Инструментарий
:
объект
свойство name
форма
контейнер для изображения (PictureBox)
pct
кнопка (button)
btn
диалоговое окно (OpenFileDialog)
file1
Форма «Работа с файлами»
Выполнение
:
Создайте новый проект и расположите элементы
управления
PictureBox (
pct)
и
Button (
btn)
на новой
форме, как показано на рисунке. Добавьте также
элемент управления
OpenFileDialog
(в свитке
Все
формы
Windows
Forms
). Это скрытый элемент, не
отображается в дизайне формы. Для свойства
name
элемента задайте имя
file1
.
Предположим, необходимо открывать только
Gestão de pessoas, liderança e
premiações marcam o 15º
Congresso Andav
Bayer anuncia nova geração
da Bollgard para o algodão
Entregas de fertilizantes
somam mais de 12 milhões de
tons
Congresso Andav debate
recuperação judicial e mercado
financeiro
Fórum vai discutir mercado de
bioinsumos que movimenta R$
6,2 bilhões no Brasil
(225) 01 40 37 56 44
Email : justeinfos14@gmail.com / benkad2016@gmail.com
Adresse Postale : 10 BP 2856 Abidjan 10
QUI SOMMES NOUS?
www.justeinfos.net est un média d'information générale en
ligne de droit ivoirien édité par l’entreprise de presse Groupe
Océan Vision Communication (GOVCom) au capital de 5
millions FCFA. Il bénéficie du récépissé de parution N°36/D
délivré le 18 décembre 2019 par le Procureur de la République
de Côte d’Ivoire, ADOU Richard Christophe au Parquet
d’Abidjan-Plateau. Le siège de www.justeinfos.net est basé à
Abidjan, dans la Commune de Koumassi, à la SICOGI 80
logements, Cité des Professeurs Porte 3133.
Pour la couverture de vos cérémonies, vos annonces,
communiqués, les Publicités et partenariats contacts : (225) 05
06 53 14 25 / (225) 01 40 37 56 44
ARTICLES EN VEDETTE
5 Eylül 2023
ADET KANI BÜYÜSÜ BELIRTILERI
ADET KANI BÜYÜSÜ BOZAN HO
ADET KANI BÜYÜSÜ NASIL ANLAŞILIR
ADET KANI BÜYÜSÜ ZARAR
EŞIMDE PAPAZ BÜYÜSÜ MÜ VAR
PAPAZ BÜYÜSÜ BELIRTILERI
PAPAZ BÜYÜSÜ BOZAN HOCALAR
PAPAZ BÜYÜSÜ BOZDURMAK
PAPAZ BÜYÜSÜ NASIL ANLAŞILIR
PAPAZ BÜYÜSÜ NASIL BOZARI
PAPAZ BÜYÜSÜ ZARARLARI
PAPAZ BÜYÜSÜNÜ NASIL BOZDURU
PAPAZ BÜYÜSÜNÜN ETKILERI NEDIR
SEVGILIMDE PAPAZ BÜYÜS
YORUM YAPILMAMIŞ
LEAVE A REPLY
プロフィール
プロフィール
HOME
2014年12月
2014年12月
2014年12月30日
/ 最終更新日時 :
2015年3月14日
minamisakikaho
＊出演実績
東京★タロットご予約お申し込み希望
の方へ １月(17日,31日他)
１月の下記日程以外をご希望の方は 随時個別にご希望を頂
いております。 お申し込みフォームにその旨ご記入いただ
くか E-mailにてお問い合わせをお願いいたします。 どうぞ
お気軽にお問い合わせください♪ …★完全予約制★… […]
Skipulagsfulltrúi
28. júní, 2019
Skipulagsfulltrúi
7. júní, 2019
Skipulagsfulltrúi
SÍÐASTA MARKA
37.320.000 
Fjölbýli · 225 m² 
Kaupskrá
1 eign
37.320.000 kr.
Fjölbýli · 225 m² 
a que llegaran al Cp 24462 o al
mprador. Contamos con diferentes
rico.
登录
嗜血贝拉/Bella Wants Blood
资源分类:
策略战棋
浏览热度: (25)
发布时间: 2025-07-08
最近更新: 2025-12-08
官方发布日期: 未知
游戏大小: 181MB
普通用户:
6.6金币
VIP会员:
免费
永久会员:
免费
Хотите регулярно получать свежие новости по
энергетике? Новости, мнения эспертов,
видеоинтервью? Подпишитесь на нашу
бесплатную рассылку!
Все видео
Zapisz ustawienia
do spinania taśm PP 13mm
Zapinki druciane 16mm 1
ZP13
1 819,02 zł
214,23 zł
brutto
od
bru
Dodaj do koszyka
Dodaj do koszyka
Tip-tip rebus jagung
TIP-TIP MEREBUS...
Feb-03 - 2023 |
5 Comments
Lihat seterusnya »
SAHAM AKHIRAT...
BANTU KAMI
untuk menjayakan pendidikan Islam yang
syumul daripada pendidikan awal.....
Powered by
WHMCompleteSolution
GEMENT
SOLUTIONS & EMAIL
-=-=-
● **What is expected**: Your task is to count the lines of the records that contain "BELIRTILERI". Answer with only that number.

● **Response for this exercise**: 2